Is flash a cache or pretend disk drive?
Or is this the wrong question for Fusion-io?
Interview Should you use flash solid state drive (SSD) storage as a pretend hard disk drive or as a cache attached to a server’s main bus?
These are two approaches that have emerged about using flash in large scale storage applications. EMC, with the help of STEC, says to use drop-in Fibre-Channel-attached SSDs, which function like very, very fast Fibre Channel hard drives as a small but significant tier zero of storage in large disk drive arrays. IBM, with the help of Fusion-io, thinks you should provide a PCI-e link to separate SSD storage as demonstrated in Project Quicksilver with 4TB of Fusion flash.
Because of its PCI-e bus connect Fusion-io has been thought of as server-accelerating flash and not storage array flash. Not so, says Rick White, one of the three founders of Fusion-io and its chief marketing officer. In the Quicksilver project the flash is a storage array but is connected to an IBM x server's bus. The x server functions, in effect, as a storage array controller.
In this interview Rick White sets out Fusion-io’s approach in the server-vs-storage and SSD connection areas. His replies have been edited to bring out what we think are the main points.
El Reg: What are the issues hard drive storage array vendors should consider when thinking about flash-enabling their storage arrays?
Rick White: The cost of NAND flash is the same no matter where it is deployed in the storage infrastructure. What is different is how effectively it is utilized, and the cost of connecting it in.
Making NAND flash connect up like disks do, behind buses and protocols designed for slow mechanical disks, simply wastes much of the medium’s benefit and increases the cost of connecting it in. Putting NAND flash more directly on the PCIe bus, on the other hand, reduces cost and enhances the capabilities inherent to NAND flash, regardless of whether that's the PCIe bus of a server or the PCIe bus of a storage array appliance (again, see IBM's Project Quicksilver).
El Reg: How would you compare and contrast SSD-accelerating servers and storage arrays?
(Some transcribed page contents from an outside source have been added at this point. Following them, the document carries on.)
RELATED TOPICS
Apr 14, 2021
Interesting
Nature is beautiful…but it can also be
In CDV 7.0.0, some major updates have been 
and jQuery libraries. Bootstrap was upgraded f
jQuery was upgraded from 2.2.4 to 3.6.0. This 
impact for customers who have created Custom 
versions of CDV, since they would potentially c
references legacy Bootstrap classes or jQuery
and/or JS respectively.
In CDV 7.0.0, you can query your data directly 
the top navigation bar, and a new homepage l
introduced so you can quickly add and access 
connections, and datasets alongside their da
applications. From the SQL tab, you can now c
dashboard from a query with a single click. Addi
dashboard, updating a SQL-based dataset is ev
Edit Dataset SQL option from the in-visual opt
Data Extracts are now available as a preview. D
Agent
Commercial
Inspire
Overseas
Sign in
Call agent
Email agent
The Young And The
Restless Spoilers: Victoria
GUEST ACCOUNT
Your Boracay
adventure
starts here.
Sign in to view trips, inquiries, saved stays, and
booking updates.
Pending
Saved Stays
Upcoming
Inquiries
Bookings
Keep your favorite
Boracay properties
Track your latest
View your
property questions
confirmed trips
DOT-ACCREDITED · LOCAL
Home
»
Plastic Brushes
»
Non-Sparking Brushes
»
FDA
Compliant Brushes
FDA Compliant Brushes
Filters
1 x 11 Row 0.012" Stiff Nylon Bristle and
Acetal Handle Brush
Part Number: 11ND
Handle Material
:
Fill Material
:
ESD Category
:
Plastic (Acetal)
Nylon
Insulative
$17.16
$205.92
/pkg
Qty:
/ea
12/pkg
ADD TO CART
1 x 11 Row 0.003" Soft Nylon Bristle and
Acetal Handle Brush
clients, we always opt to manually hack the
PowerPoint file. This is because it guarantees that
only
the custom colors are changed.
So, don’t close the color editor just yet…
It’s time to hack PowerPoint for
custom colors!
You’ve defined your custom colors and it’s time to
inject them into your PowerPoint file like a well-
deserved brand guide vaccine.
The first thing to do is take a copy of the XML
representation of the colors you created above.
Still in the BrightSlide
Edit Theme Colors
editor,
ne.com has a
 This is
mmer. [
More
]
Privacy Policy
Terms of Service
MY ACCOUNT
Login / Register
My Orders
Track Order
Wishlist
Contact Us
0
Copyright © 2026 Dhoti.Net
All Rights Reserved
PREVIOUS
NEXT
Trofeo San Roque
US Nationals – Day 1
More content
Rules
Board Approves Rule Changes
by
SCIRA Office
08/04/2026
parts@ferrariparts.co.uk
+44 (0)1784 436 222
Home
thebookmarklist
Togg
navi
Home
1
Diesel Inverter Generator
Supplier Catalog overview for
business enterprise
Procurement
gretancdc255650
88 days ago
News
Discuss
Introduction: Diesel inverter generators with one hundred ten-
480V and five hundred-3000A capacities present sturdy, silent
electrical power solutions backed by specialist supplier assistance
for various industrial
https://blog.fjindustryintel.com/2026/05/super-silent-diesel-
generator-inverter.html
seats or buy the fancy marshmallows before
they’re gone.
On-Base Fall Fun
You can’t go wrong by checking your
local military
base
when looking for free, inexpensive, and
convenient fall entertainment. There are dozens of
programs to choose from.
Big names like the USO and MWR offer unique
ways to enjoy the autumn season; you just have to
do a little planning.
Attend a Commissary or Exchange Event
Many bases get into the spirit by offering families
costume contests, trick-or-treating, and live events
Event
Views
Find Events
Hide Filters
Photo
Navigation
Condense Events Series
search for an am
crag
Rick White: It's not about accelerating servers vs. accelerating storage arrays. It is about putting the NAND flash as close as possible to the bus that is common to both and through which the data must flow anyway. Today that bus is PCIe.
What people are missing is that, inside of all modern storage array infrastructures, there is a PCIe bus that moves data on / off of FC to / from the DRAM caches. Placing NAND flash directly off that same bus is the best answer.
Indeed the difference between server acceleration and storage array acceleration really goes away when one realizes that storage array infrastructure is actually itself made up of servers turned into appliances. These appliances use the same commodity, off-the-shelf Intel/AMD processors, DRAM, PCIe, FC HBAs, etc. (that is also true for EMC and NetApp appliances). IBM drove this point home with Project Quicksilver, actually pointing out that they used standard X series servers as their SVC appliances.
It's even more startling to note that with the performance and capacity density offered by NAND, the differentiation between a server as a consumer of storage and a server as a supplier of storage simply becomes a question of the software used to export that storage from the box, and how much storage is in the box. NAND gets enough performance density in a standard server to rival specialized storage appliances, where these appliances have to beef up the CPU's memory and PCIe buses to get the throughput.